Pacific Place in the Financial District is where you can burn the day and a hole in your wallet at the same time. This premier five-story shopping center in Downtown Seattle spans an entire city block at the intersections of two major hubs. The mall’s grand new entrance faces Amazon at Seventh Avenue and Olive Way that opens up to South Lake Union, with a second downtown-facing entrance at Sixth Avenue and Pine Street. Popular shops, restaurants, and the AMC Pacific Place 11 theater draw crowds in at all hours. Represented brands include Tiffany & Co., Lululemon, JNBY, and Aveda. The underground garage offers plenty of parking, but the mall is also accessible by the Light Rail.

For outside gear, be sure to check out the flagship store of Recreational Equipment, Inc., better known as REI. Whether you’re planning a mountain excursion, looking for a wetsuit to play in Puget Sound, or are just on the hunt for the latest outdoor gadgets, REI is your place. Their Seattle location has an impressive amount of retail space that shoppers can only get to after crossing a miniature section of Northwest trail replete with pine trees, ferns, and a waterfall.

Things to Do

Active adventures abound in Seattle, but when you need to find Zen, take a pause at Waterfall Garden Park, an intimate greenspace in Pioneer Square. Stand before a 22-foot waterfall plummeting over granite boulders into a serene Japanese pool while you meditate on your new home in Seattle.

And there’s no shortage of team sports for those who are avid fans of football (Seahawks), soccer (Sounders), hockey (Kraken), and baseball (Mariners).

If your idea of being active is supporting your favorite causes, there are many opportunities to engage with like-minded groups. Seattle is passionate about politics, and the residents make it known by hosting marches, rallies, and other displays of political activism.
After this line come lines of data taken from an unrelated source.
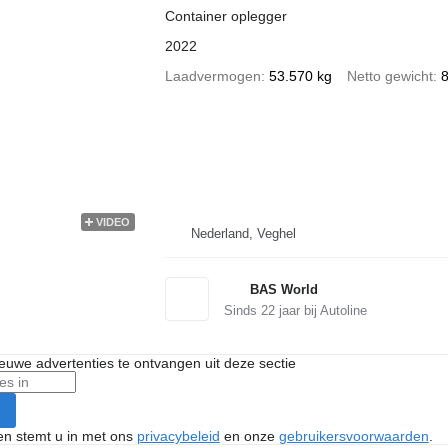
Container oplegger
2022
Laadvermogen
53.570 kg
Netto gewicht
8
VIDEO
Nederland, Veghel
BAS World
Sinds
22
jaar bij Autoline
nieuwe advertenties te ontvangen uit deze sectie
ken stemt u in met ons
privacybeleid
en onze
gebruikersvoorwaarden
.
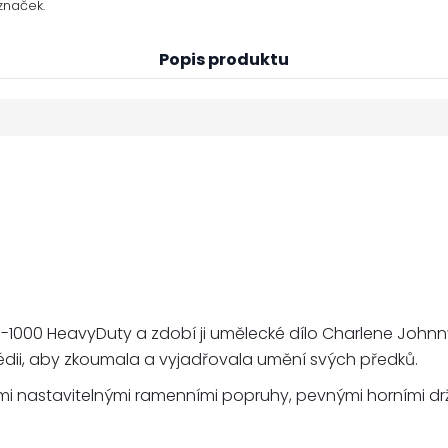
značek.
Popis produktu
 G-1000 HeavyDuty a zdobí ji umělecké dílo Charlene John
médii, aby zkoumala a vyjadřovala umění svých předků.
hými nastavitelnými ramenními popruhy, pevnými horními 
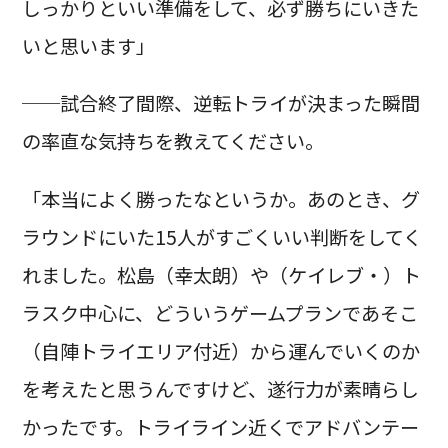
しっかりといい準備をして、必ず勝ちにいきた
いと思います」
──試合終了間際、逆転トライが決まった瞬間
の率直な気持ちを教えてください。
「本当によく勝ったなというか。あのとき、グ
ラウンドにいた15人がすごくいい判断をしてく
れました。松島（幸太朗）や（ケイレブ・）ト
ラスク中心に、どういうゲームプランであそこ
（自陣トライエリア付近）から運んでいくのか
を考えたと思うんですけど、遂行力が素晴らし
かったです。トライライン近くでアドバンテー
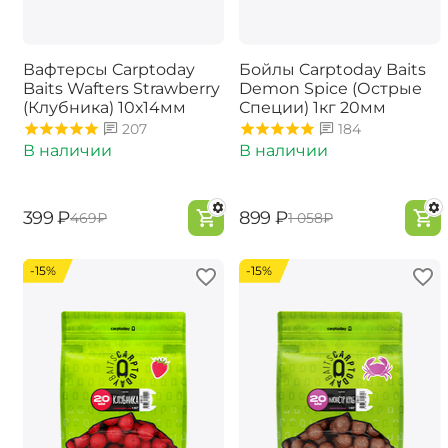
Вафтерсы Carptoday
Бойлы Carptoday Baits
Baits Wafters Strawberry
Demon Spice (Острые
(Клубника) 10х14мм
Специи) 1кг 20мм
207
184
В наличии
В наличии
‍399‍
₽
‍899‍
₽
‍469‍
₽
‍1 058‍
₽
-15%
-15%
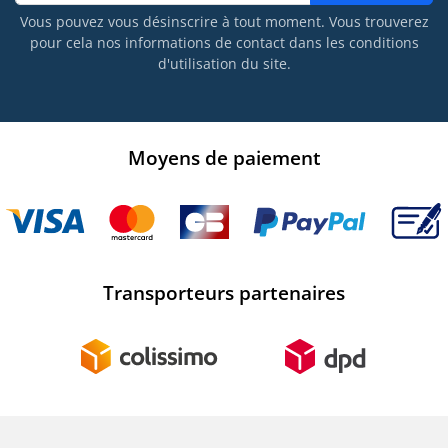
Vous pouvez vous désinscrire à tout moment. Vous trouverez
pour cela nos informations de contact dans les conditions
d'utilisation du site.
Moyens de paiement
Transporteurs partenaires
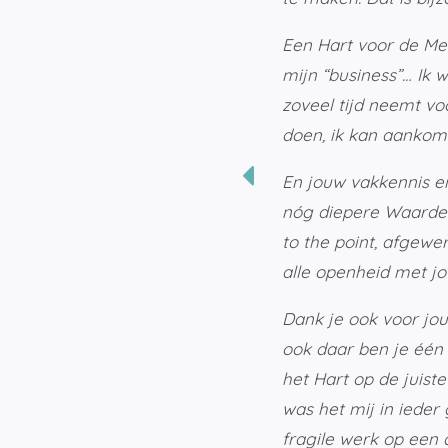
Een Hart voor de Men
mijn “business”… Ik w
zoveel tijd neemt v
doen, ik kan aankome
En jouw vakkennis e
nóg diepere Waarde i
to the point, afgewer
alle openheid met jo
Dank je ook voor jou
ook daar ben je één 
het Hart op de juist
was het mij in ieder
fragile werk op een 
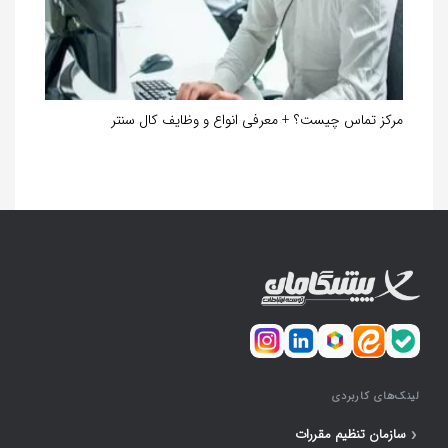
مرکز تماس چیست؟ + معرفی انواع و وظایف کال سنتر
لینک‌های کاربردی
‹
سازمان تنظیم مقررات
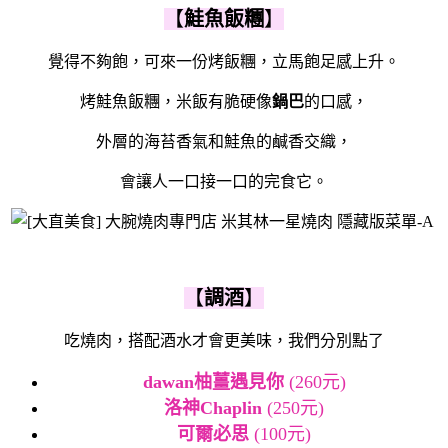
【
鮭魚飯糰
】
覺得不夠飽，可來一份烤飯糰，立馬飽足感上升。
烤鮭魚飯糰，米飯有脆硬像
鍋巴
的口感，
外層的海苔香氣和鮭魚的鹹香交織，
會讓人一口接一口的完食它。
【
調酒
】
吃燒肉，搭配酒水才會更美味，我們分別點了
dawan柚薑遇見你
(260元)
洛神Chaplin
(250元)
可爾必思
(100元)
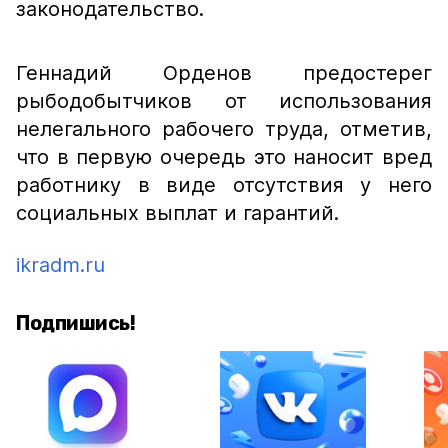
законодательство.
Геннадий Орденов предостерег
рыбодобытчиков от использования
нелегального рабочего труда, отметив,
что в первую очередь это наносит вред
работнику в виде отсутствия у него
социальных выплат и гарантий.
ikradm.ru
Подпишись!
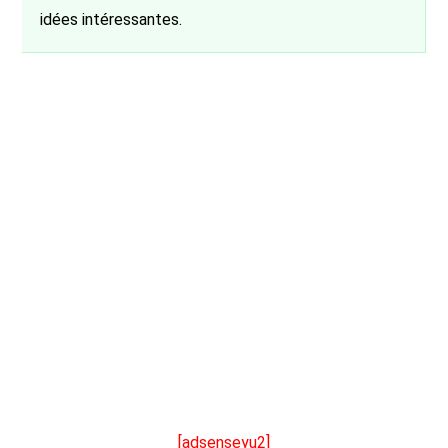
idées intéressantes.
[adsenseyu2]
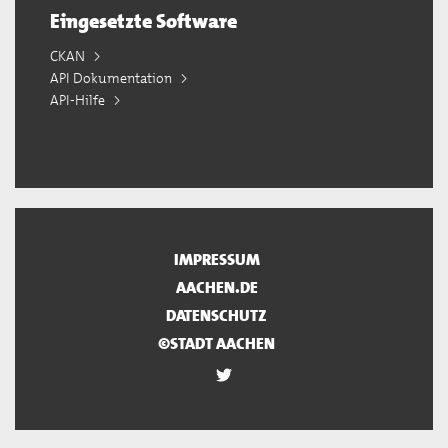
Eingesetzte Software
CKAN
API Dokumentation
API-Hilfe
IMPRESSUM
AACHEN.DE
DATENSCHUTZ
©STADT AACHEN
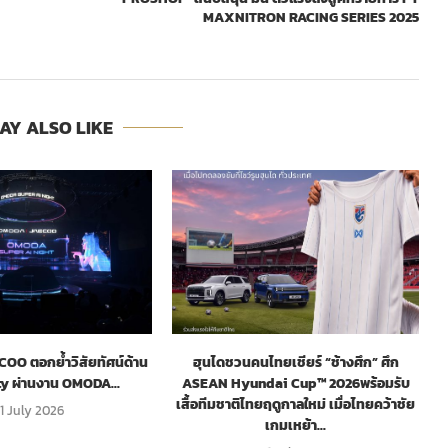
MAXNITRON RACING SERIES 2025
AY ALSO LIKE
O ตอกย้ำวิสัยทัศน์ด้าน
ฮุนไดชวนคนไทยเชียร์ “ช้างศึก” ศึก
ty ผ่านงาน OMODA...
ASEAN Hyundai Cup™ 2026พร้อมรับ
เสื้อทีมชาติไทยฤดูกาลใหม่ เมื่อไทยคว้าชัย
1 July 2026
เกมเหย้า...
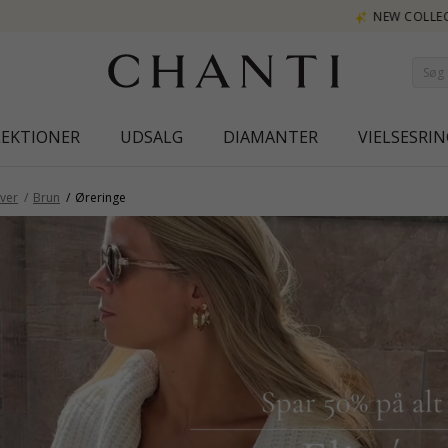
NEW COLLECTION | AURA
LEKTIONER
UDSALG
DIAMANTER
VIELSESRIN
ver
Brun
Øreringe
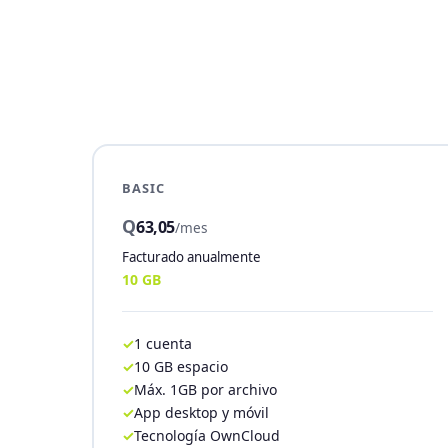
BASIC
Q
63,05
/mes
Facturado anualmente
10 GB
1 cuenta
10 GB espacio
Máx. 1GB por archivo
App desktop y móvil
Tecnología OwnCloud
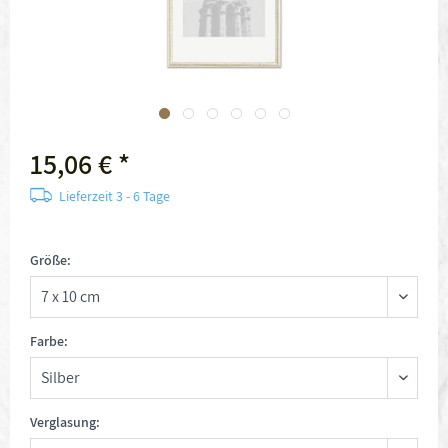
15,06 € *
Lieferzeit 3 - 6 Tage
Größe:
Farbe:
Verglasung:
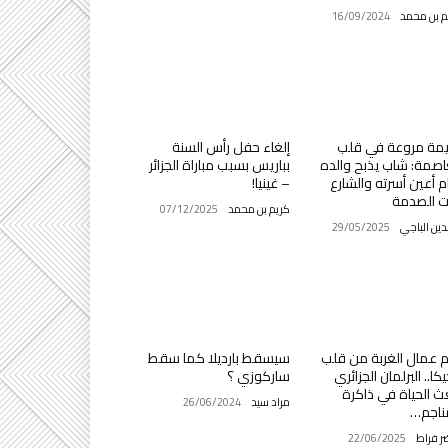
م بن محمد
16/09/2024
مة مروعة في قلب
إلغاء حفل رأس السنة
اصمة: شاب يذبح والده
بباريس بسبب مباراة الجزائر
م أعين أسرته والشارع
– غينيا!
ت الصدمة
كريم بن محمد
07/12/2025
دين الباجي
29/05/2025
م عمال الغربة من قلب
سيسقط بارديلا كما سقط
يكا.. البرلمان الجزائري
ساركوزي ؟
ث الحياة في ذاكرة
مراد سيد
26/06/2024
ناجم…
ر فراط
22/06/2025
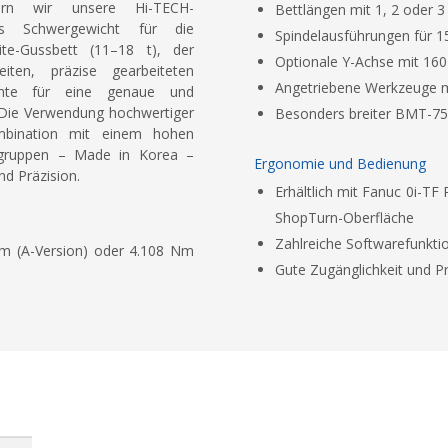
rn wir unsere Hi-TECH-
Bettlängen mit 1, 2 oder 
s Schwergewicht für die
Spindelausführungen für 15
te-Gussbett (11–18 t), der
Optionale Y-Achse mit 16
iten, präzise gearbeiteten
Angetriebene Werkzeuge m
mente für eine genaue und
 Die Verwendung hochwertiger
Besonders breiter BMT-75-
mbination mit einem hohen
augruppen – Made in Korea –
Ergonomie und Bedienung
nd Präzision.
Erhältlich mit Fanuc 0i-TF
ShopTurn-Oberfläche
Zahlreiche Softwarefunkti
Nm (A-Version) oder 4.108 Nm
Gute Zugänglichkeit und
For indoor entertainment, check out the theater and music scene. Beyond being the birthplace of grunge rock, one of the world’s most recorded orchestras, the Seattle Symphony Orchestra, performs here. Seattle Opera and the Pacific Northwest Ballet both stage new and classic productions, and Seattle Symphony puts on innovative concerts. Plus, more than 80 clubs and music venues hold regular live performances to fill your calendar every month. Seattle is also a theater town, home to a variety of companies, including Seattle Rep, the largest nonprofit resident theater in the Pacific Northwest and the latest touring Broadway productions.

Colleges & Universities

Students can consider one of 7 four-year colleges within the Seattle city limits and 23 four-year colleges within a 50-mile radius. If size matters, the University of Washington Seattle Campus enrolls the most students. But if money is your main concern, Lake Washington Institute of Technology offers the lowest in-state tuition for four-year colleges in the area. The Seattle area also hosts nationally ranked institutions like University of Washington Seattle Campus, Seattle University, and Seattle Pacific University.